#### AVAILABLE RECORDS:

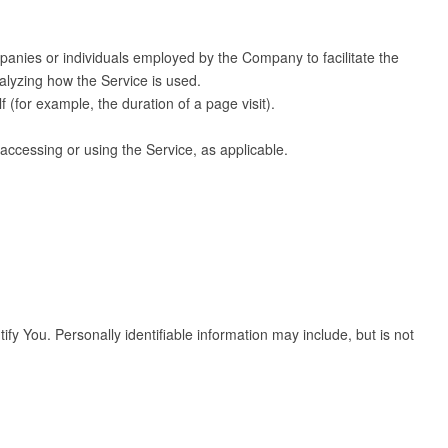
panies or individuals employed by the Company to facilitate the
alyzing how the Service is used.
f (for example, the duration of a page visit).
 accessing or using the Service, as applicable.
fy You. Personally identifiable information may include, but is not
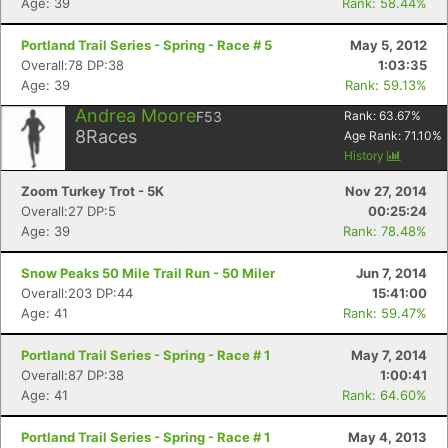
Age: 39
Rank: 58.44%
Portland Trail Series - Spring - Race # 5
May 5, 2012
Overall:78 DP:38
1:03:35
Age: 39
Rank: 59.13%
Andrea Moore
F53
Rank:
63.67
%
8
Races
Age Rank:
71.10
%
History
Zoom Turkey Trot - 5K
Nov 27, 2014
Overall:27 DP:5
00:25:24
Age: 39
Rank: 78.48%
Snow Peaks 50 Mile Trail Run - 50 Miler
Jun 7, 2014
Overall:203 DP:44
15:41:00
Age: 41
Rank: 59.47%
Portland Trail Series - Spring - Race # 1
May 7, 2014
Overall:87 DP:38
1:00:41
Age: 41
Rank: 64.60%
Portland Trail Series - Spring - Race # 1
May 4, 2013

#### PROBLEM TO WORK ON:
Your reply should be the number of lines in the entries that contain "Overall", nothing more.

#### REPLY:
4